Growing Potatoes: How to Plant & Harvest Potatoes
Like regular potatoes, sweet potatoes are starchy tubers that form underground. But the heart-leafed vine that produces sweet potatoes requires a longer growing season (100 to 140 days) and warmer soil than the kind of plant that produces regular “white” potatoes. Until recently, that’s made them almost impossible to grow in the colder parts of the country. Now, with short-season sweet potato varieties, such as Georgia Jet, and soil-warming growing techniques, gardeners everywhere can enjoy growing this easy and delicious crop.
When you plant regular potatoes, you simply bury pieces of potato from last year’s crop. Sweet potatoes are grown from “slips,” which are rooted sprouts from mature tubers. These tender, rooted sprouts can be purchased by mail or sometimes as potted plants at a garden center. The Steele Plant Company is one popular mail-order source for slips.

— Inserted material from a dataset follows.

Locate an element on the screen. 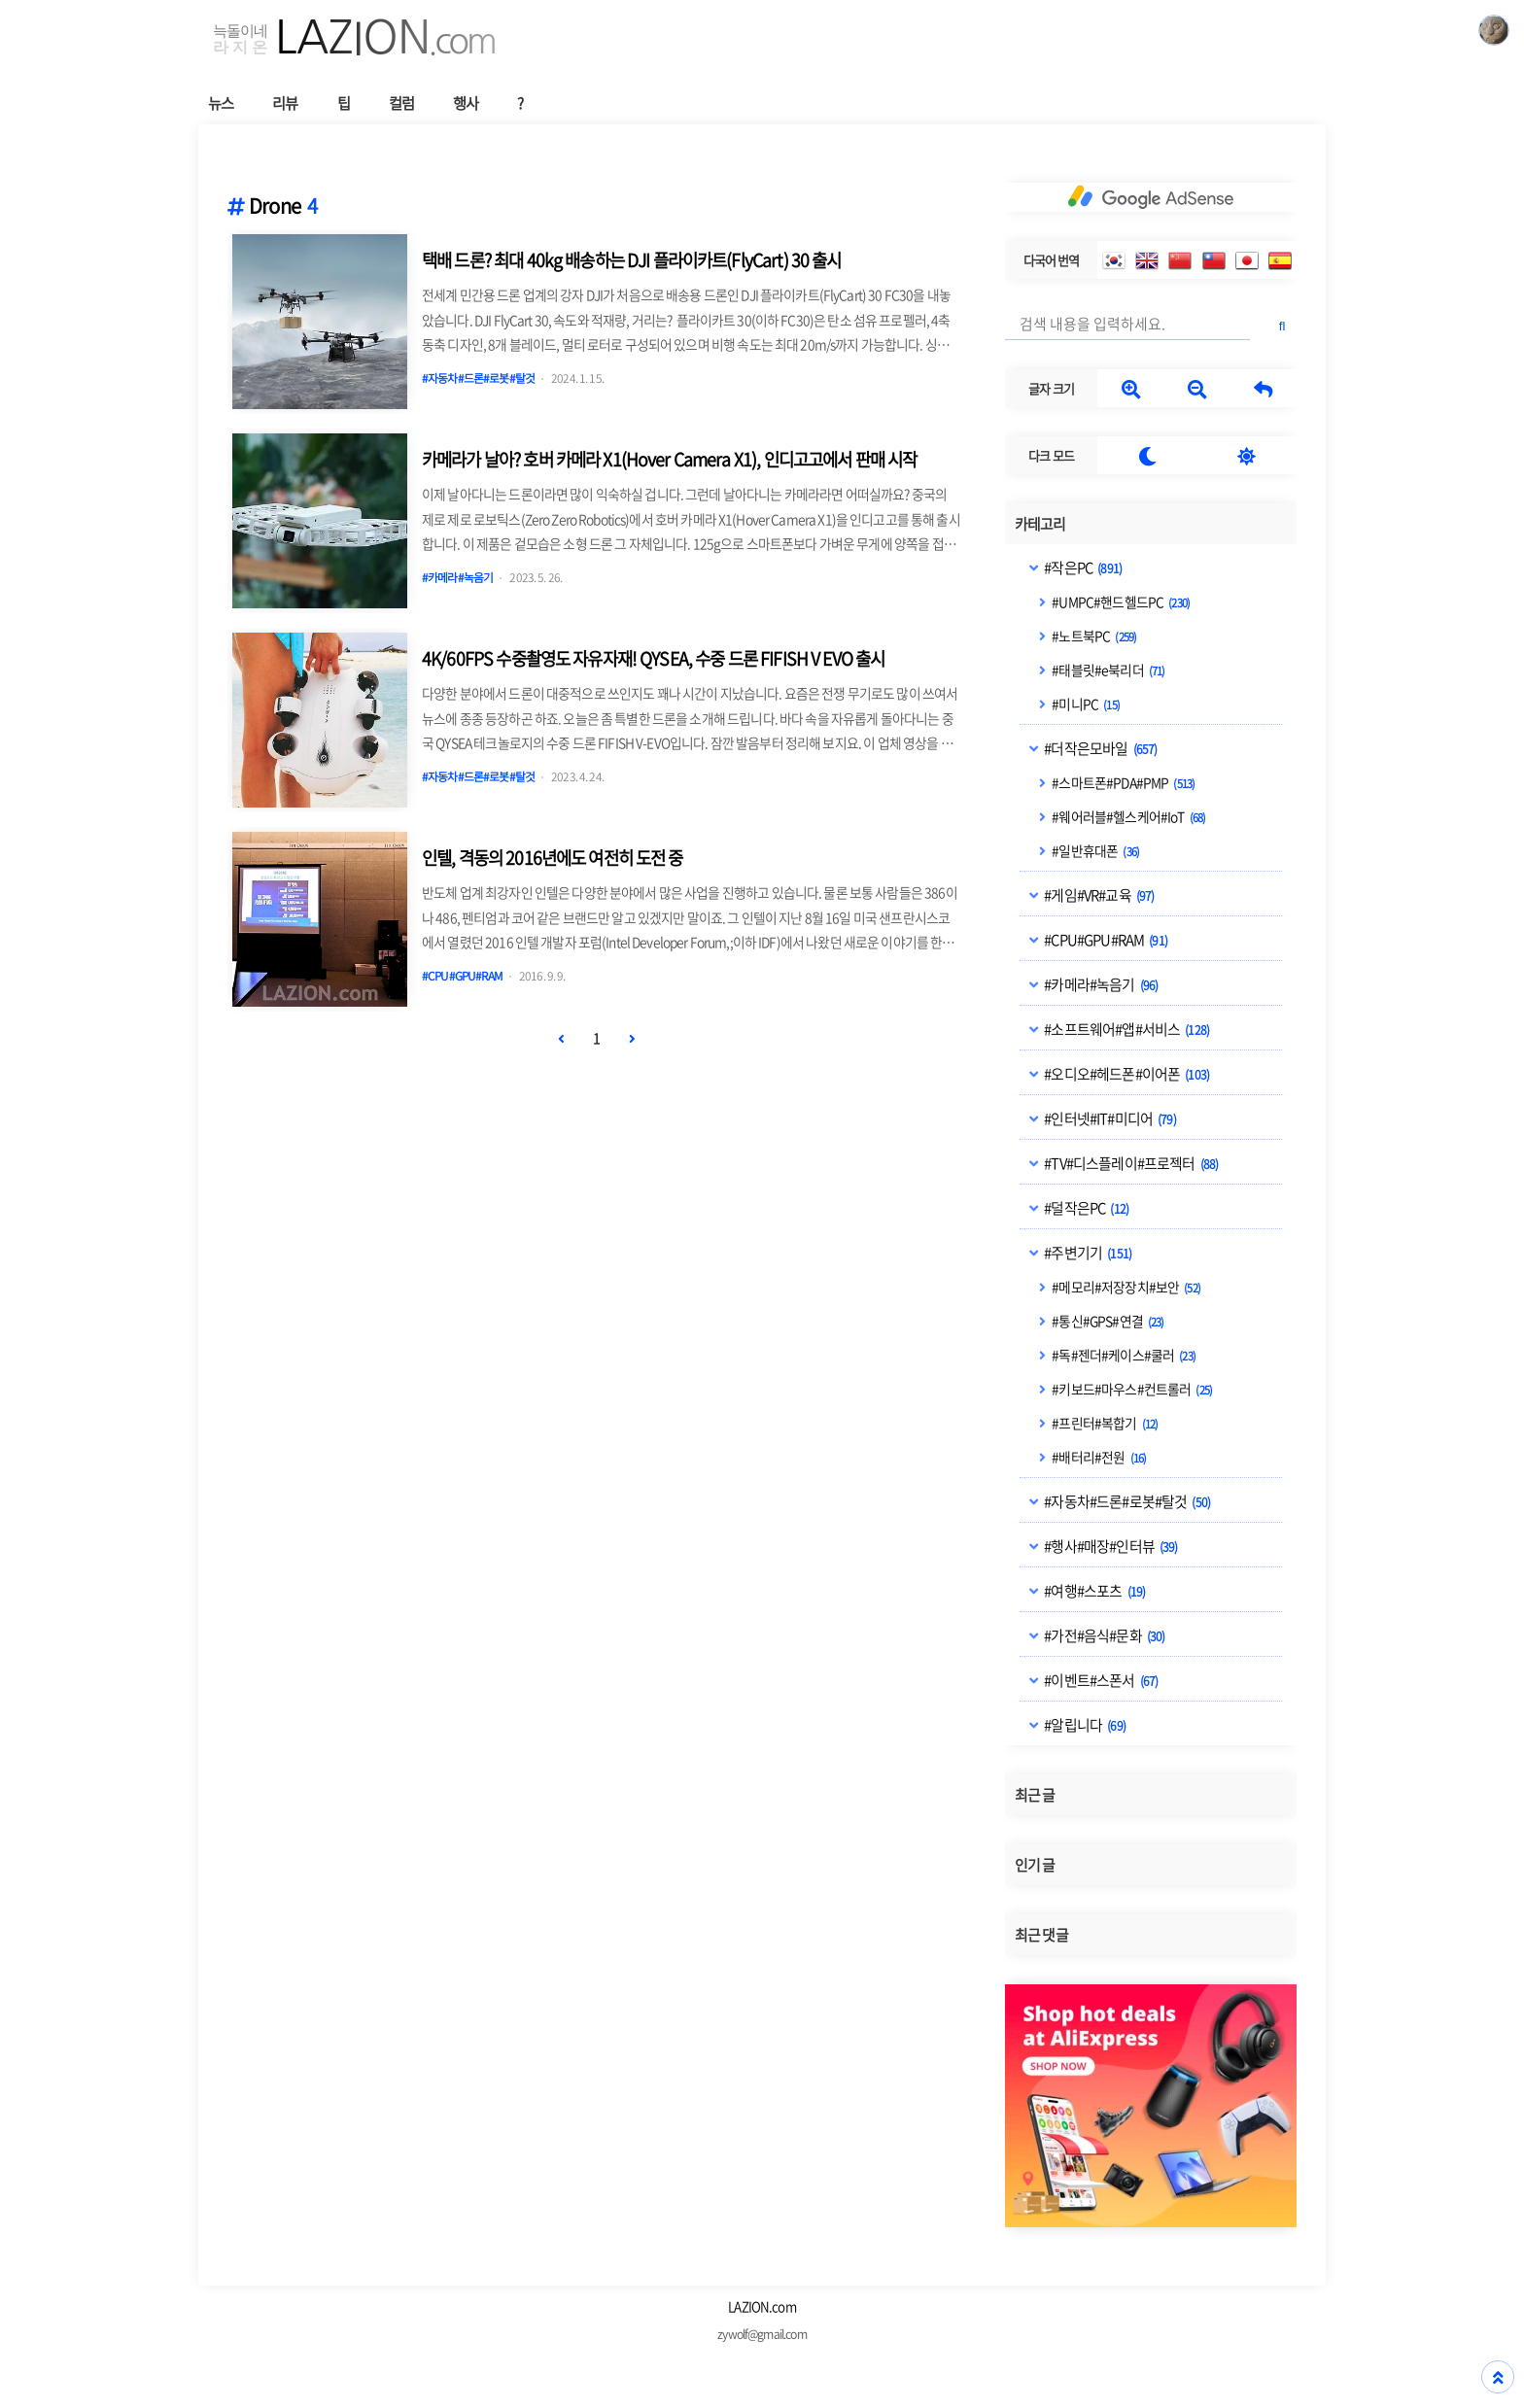 This screenshot has height=2408, width=1524. #프린터#복합기 is located at coordinates (1104, 1422).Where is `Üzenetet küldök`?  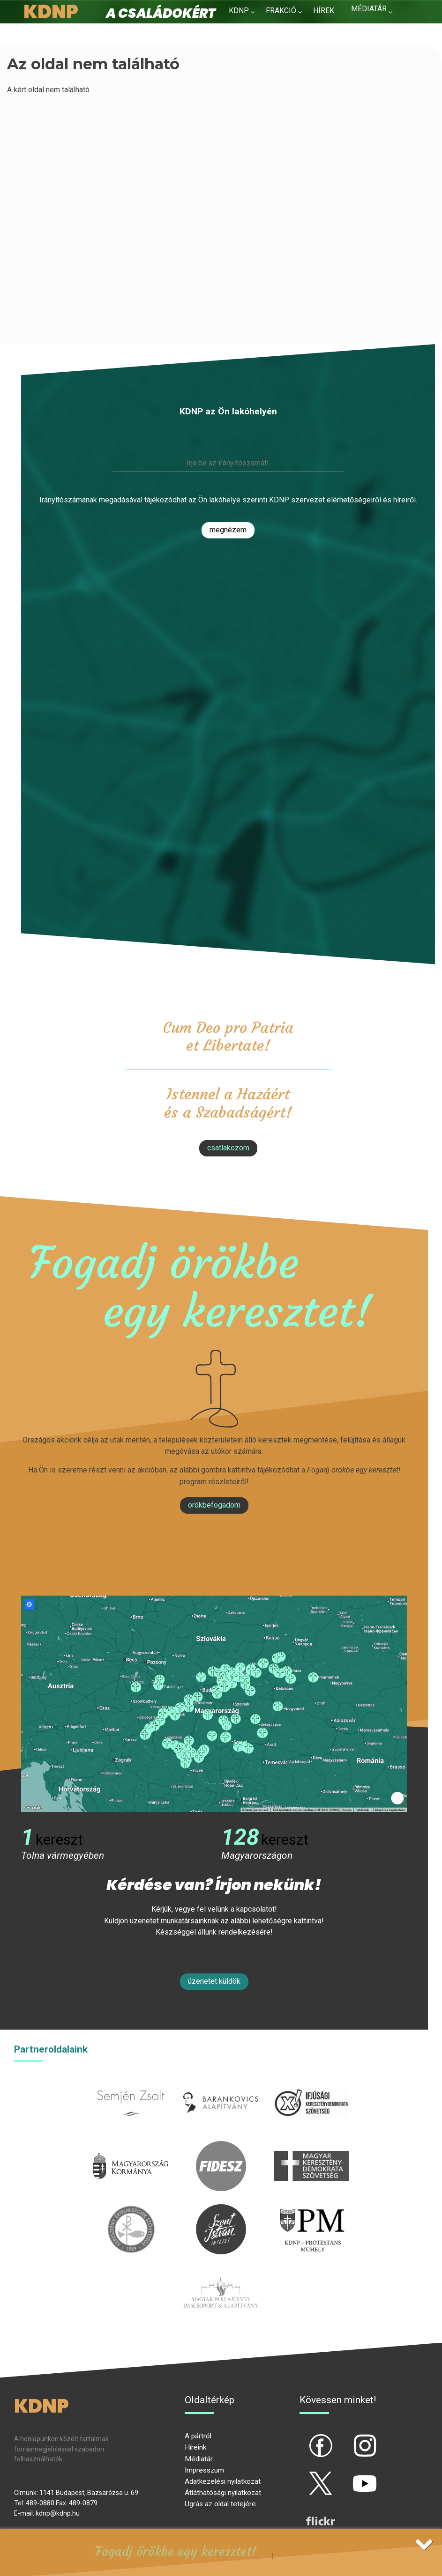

Sweet potato plants are sensitive to cold, so they should not be planted outdoors until the soil has warmed to at least 60 degrees F. and nighttime temperatures are above 60 degrees F. To help warm the soil, spread black plastic over the planting area for a couple weeks before planting.
Newly-planted sweet potato slips should be protected from cool spring nights. For the first three to four weeks after planting, keep the plants covered with garden fabric to reduce stress and speed early growth.
Don’t fertilize your sweet potatoes at planting time — they don’t require much in the way of nutrients. An excess of nitrogen will encourage leafy growth rather than big tubers.
The best soil for sweet potatoes is loose and rich in organic matter. In the garden, mix some well-aged compost into each planting hole and then plant slips 12-18″ apart, burying the stem with soil right up to the first pair of leaves. If you are growing sweet potatoes in Grow Bags, fill the bags with Container Mix, and then add a shovelful of compost and about half a cup of granular organic fertilizer.
Mulching sweet potato plants with black plastic helps keep the soil as warm as possible. It also prevents the vines from setting down more roots as they grow, which takes energy from tuber formation. If you are not using plastic, lift the vines from time to time to break off the roots that form along the stem.
The foliage on regular potato plants tends to die back when the spuds are ready to harvest. Sweet potato plants keep on growing until the temperatures get too chilly. Let them grow as long as possible (at least 120 days), but be sure to harvest the tubers before the first heavy frost. Cold temperatures can damage the sensitive tubers. You’ll find sweet potatoes are easier to dig than regular potatoes because the tubers tend to cluster more closely to the stem. As you harvest, treat the tubers gently because the skin is thin and the flesh bruises easily.
Once harvested, let your sweet potatoes air dry for several hours, then nestle them into a shallow basket or ventilated box, lined with dry newspaper. The tubers should then be “cured” for 10 to 15 days at 80 to 85 degrees (a warm, dark attic is ideal). The optimum temperature range for storage after curing is 55 to 60 degrees.